::: Record set :::

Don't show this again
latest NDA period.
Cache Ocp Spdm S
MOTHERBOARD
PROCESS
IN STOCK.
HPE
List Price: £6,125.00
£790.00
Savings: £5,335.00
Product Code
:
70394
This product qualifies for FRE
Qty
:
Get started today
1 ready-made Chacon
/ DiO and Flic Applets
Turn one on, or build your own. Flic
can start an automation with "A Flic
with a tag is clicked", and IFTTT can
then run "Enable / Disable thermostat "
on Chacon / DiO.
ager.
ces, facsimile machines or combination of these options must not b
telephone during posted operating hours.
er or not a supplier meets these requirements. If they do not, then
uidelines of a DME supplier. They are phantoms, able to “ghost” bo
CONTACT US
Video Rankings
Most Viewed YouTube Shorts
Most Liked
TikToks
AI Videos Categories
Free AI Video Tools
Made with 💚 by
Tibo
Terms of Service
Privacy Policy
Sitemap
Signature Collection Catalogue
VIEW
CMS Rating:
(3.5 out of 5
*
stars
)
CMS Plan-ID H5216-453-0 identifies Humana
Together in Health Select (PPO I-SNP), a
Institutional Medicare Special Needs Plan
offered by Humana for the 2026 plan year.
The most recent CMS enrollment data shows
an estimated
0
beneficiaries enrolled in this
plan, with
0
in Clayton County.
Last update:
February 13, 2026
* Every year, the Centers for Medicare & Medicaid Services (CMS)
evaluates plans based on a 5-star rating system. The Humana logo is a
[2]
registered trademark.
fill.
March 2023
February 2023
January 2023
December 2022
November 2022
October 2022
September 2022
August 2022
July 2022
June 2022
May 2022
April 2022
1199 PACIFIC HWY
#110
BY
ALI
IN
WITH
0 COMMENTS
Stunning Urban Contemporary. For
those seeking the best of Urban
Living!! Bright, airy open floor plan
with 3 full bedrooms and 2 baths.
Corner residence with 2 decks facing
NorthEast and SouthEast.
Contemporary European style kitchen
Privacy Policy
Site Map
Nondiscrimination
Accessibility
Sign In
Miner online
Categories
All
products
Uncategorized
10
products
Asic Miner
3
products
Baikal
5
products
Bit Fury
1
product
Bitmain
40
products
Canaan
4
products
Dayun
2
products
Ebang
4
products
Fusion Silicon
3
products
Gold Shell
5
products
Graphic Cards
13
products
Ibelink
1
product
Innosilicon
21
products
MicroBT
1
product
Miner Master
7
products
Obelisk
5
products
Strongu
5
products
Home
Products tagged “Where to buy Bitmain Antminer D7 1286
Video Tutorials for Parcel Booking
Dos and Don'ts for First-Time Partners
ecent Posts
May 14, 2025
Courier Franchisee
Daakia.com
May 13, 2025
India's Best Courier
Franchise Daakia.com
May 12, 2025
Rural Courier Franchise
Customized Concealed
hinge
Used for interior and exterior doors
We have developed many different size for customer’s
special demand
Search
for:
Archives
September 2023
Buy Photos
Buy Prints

:::

*What the task requires*
Having output the line that contains "and Flic Applets", stop. Every line before it, back to the first line of the data, must be reproduced exactly.

*Response area*
Don't show this again
latest NDA period.
Cache Ocp Spdm S
MOTHERBOARD
PROCESS
IN STOCK.
HPE
List Price: £6,125.00
£790.00
Savings: £5,335.00
Product Code
:
70394
This product qualifies for FRE
Qty
:
Get started today
1 ready-made Chacon
/ DiO and Flic Applets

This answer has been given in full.